* **Records**
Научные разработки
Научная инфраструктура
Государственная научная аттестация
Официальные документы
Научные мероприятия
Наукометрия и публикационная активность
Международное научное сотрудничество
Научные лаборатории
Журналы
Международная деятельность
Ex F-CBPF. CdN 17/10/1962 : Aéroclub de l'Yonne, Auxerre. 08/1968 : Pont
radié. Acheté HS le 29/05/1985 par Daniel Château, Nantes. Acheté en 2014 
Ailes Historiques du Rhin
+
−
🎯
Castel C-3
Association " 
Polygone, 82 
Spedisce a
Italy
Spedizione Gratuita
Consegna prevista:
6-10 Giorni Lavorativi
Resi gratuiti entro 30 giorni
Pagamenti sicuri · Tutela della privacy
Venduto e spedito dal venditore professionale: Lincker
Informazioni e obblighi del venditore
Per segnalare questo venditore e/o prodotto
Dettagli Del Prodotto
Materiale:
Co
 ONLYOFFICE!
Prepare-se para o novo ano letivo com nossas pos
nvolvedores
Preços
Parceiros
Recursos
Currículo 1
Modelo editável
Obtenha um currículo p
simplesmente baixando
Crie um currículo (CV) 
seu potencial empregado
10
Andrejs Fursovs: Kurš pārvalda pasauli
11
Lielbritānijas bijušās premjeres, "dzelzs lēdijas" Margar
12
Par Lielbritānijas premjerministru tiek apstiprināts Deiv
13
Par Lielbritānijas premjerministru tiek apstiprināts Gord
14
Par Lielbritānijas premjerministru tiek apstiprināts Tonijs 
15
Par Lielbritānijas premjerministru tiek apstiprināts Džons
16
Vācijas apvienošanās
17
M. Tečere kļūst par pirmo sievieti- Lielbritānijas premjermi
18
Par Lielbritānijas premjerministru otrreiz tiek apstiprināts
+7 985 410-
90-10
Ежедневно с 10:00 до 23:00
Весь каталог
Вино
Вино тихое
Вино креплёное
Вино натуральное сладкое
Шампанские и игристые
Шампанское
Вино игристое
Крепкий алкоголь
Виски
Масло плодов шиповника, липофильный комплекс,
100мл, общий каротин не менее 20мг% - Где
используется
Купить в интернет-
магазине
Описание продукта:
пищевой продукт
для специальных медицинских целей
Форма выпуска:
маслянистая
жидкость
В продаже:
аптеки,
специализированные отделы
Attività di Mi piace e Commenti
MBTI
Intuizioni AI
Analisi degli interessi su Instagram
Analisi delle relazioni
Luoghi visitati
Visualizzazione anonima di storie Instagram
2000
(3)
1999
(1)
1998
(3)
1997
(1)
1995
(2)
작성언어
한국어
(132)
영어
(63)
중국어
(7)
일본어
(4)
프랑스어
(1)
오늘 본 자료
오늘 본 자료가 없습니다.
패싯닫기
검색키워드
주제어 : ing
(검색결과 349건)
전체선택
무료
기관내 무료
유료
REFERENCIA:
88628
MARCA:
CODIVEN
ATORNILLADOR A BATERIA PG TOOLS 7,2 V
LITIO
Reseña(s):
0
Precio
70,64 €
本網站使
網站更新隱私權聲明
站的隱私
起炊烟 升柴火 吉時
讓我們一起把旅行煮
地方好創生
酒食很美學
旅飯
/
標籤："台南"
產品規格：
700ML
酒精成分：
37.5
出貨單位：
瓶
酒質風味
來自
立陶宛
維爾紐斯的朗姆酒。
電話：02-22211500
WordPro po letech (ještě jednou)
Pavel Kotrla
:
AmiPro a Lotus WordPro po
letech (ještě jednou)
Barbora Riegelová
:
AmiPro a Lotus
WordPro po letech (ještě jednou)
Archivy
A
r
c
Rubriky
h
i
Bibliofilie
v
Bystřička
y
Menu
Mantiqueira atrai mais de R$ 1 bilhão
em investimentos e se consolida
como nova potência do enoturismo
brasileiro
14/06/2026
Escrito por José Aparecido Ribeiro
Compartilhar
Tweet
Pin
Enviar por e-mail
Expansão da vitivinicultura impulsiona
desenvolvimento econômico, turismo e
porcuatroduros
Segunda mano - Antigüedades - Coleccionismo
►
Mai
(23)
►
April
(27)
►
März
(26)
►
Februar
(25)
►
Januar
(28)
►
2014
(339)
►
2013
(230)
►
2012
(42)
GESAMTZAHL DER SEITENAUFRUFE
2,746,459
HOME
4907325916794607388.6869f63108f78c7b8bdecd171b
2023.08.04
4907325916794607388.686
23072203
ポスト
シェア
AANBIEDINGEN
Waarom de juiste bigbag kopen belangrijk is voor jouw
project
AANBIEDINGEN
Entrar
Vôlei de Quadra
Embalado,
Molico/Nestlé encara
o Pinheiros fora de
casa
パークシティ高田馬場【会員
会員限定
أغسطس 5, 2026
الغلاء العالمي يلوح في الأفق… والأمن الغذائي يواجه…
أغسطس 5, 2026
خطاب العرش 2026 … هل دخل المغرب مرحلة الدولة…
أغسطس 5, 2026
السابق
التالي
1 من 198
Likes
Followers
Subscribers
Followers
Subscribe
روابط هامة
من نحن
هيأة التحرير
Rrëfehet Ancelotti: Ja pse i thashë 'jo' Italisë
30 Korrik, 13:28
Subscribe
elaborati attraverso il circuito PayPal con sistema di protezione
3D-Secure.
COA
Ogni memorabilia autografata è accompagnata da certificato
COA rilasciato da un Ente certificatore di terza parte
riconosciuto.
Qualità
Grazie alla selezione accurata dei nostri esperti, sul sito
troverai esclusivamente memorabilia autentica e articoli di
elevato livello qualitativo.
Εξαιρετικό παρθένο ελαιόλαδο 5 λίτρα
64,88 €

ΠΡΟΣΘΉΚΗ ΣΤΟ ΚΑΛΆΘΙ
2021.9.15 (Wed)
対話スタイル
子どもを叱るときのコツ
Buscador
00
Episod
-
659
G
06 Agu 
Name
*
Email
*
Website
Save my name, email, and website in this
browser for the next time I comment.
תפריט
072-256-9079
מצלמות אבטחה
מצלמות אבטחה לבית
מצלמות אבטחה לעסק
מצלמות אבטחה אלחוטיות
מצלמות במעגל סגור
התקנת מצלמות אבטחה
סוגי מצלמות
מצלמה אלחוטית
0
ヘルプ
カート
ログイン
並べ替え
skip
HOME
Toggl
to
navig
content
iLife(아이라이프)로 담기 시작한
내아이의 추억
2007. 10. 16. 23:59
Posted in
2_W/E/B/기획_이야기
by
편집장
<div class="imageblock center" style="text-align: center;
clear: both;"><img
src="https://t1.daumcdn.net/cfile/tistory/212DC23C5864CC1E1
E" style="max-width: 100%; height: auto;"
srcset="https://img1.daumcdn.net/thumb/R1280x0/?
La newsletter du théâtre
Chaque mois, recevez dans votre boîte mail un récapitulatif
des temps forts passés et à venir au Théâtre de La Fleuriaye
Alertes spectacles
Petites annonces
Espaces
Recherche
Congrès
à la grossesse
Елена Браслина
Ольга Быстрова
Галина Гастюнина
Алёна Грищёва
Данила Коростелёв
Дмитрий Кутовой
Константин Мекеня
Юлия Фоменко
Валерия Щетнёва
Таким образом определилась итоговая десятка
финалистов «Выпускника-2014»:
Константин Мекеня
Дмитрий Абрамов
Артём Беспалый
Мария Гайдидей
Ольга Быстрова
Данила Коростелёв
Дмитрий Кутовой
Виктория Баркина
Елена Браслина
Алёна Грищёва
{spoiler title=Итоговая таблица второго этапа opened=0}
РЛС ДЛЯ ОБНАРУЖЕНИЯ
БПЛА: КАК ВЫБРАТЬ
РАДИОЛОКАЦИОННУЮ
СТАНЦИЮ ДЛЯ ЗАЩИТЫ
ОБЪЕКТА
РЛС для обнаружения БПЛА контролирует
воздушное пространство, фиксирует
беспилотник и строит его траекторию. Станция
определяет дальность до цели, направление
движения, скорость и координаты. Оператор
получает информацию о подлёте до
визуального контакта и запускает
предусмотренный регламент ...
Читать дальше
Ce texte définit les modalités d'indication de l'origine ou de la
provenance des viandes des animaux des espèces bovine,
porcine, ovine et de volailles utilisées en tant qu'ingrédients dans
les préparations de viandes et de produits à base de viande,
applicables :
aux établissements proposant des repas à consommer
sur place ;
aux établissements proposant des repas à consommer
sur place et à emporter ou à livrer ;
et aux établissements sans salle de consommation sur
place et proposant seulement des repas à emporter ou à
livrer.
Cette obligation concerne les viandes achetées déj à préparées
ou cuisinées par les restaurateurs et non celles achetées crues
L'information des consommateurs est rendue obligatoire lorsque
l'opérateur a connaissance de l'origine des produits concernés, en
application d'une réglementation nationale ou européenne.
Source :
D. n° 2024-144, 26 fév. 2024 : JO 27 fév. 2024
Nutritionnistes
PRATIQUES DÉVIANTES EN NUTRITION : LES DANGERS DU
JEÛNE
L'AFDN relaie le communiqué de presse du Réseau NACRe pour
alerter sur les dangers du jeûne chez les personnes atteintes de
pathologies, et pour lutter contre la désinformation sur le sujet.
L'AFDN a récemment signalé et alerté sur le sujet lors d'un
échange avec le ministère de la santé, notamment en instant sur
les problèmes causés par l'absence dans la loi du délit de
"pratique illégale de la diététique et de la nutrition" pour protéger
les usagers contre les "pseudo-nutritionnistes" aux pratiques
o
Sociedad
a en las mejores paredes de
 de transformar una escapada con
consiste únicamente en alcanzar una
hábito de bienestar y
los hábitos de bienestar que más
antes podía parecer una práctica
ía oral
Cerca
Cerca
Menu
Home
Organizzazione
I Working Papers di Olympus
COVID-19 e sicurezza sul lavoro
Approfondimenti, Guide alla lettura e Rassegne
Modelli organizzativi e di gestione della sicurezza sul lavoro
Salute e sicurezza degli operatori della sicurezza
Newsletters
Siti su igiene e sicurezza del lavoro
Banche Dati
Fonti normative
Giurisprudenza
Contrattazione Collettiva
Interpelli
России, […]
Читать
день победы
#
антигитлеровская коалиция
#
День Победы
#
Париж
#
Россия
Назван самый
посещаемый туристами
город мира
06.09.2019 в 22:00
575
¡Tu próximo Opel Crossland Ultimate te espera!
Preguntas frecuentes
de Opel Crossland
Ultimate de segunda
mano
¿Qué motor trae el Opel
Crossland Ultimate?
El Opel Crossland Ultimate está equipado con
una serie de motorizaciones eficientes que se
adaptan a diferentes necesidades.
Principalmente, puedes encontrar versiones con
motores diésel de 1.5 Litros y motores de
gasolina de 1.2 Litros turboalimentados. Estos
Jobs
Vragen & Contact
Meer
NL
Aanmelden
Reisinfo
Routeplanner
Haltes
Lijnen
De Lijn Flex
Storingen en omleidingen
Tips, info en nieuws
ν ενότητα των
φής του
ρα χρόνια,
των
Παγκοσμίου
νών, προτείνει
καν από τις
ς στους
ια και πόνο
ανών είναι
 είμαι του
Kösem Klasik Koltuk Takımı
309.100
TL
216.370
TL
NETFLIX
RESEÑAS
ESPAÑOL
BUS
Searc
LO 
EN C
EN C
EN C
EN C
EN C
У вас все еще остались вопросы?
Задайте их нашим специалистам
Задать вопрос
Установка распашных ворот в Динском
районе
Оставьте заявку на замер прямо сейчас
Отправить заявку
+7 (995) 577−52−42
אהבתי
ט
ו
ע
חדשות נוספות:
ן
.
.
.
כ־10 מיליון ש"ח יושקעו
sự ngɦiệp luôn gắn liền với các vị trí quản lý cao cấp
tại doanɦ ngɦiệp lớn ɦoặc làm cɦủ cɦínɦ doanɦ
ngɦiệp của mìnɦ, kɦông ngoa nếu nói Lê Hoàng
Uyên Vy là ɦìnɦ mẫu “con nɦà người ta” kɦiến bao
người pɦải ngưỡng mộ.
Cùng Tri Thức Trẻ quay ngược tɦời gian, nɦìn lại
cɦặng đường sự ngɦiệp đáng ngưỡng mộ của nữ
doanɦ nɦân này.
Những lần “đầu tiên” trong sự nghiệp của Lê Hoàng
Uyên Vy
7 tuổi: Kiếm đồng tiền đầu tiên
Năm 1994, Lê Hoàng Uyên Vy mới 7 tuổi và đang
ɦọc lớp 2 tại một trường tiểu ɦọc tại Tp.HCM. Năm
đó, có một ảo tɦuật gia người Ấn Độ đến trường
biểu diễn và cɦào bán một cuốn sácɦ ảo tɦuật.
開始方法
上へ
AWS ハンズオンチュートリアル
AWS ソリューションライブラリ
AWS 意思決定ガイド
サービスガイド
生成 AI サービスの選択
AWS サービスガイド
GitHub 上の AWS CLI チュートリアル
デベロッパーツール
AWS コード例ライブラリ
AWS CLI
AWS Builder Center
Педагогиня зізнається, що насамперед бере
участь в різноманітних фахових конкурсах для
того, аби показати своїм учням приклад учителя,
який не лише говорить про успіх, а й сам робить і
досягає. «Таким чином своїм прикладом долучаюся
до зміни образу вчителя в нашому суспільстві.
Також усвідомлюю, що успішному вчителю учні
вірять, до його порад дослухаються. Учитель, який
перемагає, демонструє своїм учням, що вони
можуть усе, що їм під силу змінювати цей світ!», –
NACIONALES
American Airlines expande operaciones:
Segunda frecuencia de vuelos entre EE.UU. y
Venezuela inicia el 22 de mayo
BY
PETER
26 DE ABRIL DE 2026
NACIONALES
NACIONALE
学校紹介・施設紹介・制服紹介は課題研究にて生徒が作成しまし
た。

* **What to produce**
All lines in the data above from the one with "предусмотренный регламент ..." through the one with "les préparations de" must be repeated exactly, and no others.

* **Reply**
предусмотренный регламент ...
Читать дальше
Ce texte définit les modalités d'indication de l'origine ou de la
provenance des viandes des animaux des espèces bovine,
porcine, ovine et de volailles utilisées en tant qu'ingrédients dans
les préparations de viandes et de produits à base de viande,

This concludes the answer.